■ Work required: Take from the data every line in which the word "Optymalizacja" is found.

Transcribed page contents

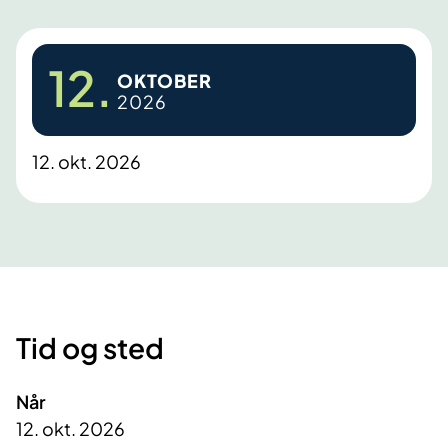
12.
OKTOBER
2026
12. okt. 2026
Tid og sted
Når
12. okt. 2026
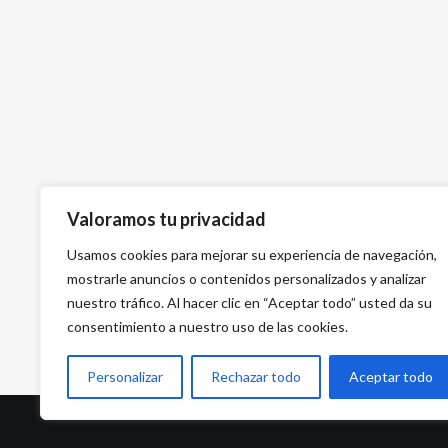
Valoramos tu privacidad
Usamos cookies para mejorar su experiencia de navegación,
mostrarle anuncios o contenidos personalizados y analizar
nuestro tráfico. Al hacer clic en “Aceptar todo” usted da su
consentimiento a nuestro uso de las cookies.
Personalizar
Rechazar todo
Aceptar todo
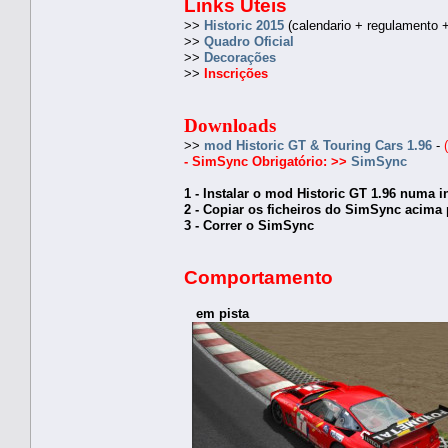
Links Úteis
>>
Historic 2015
(calendario + regulamento +
>>
Quadro Oficial
>>
Decorações
>>
Inscrições
Downloads
>>
mod Historic GT & Touring Cars 1.96
-
- SimSync Obrigatório:
>>
SimSync
1 - Instalar o mod Historic GT 1.96 numa i
2 - Copiar os ficheiros do SimSync acima 
3 - Correr o SimSync
Comportamento
em pista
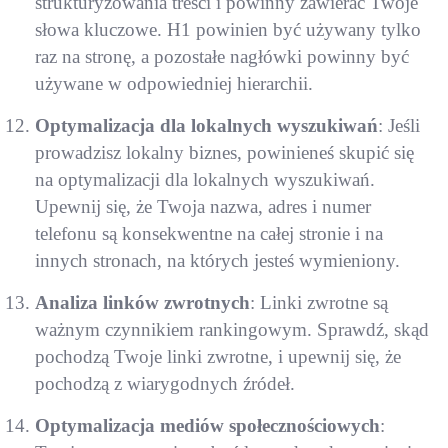
strukturyzowania treści i powinny zawierać Twoje
słowa kluczowe. H1 powinien być używany tylko
raz na stronę, a pozostałe nagłówki powinny być
używane w odpowiedniej hierarchii.
Optymalizacja dla lokalnych wyszukiwań
: Jeśli
prowadzisz lokalny biznes, powinieneś skupić się
na optymalizacji dla lokalnych wyszukiwań.
Upewnij się, że Twoja nazwa, adres i numer
telefonu są konsekwentne na całej stronie i na
innych stronach, na których jesteś wymieniony.
Analiza linków zwrotnych
: Linki zwrotne są
ważnym czynnikiem rankingowym. Sprawdź, skąd
pochodzą Twoje linki zwrotne, i upewnij się, że
pochodzą z wiarygodnych źródeł.
Optymalizacja mediów społecznościowych
:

■ Solution below:
Optymalizacja dla lokalnych wyszukiwań
Optymalizacja mediów społecznościowych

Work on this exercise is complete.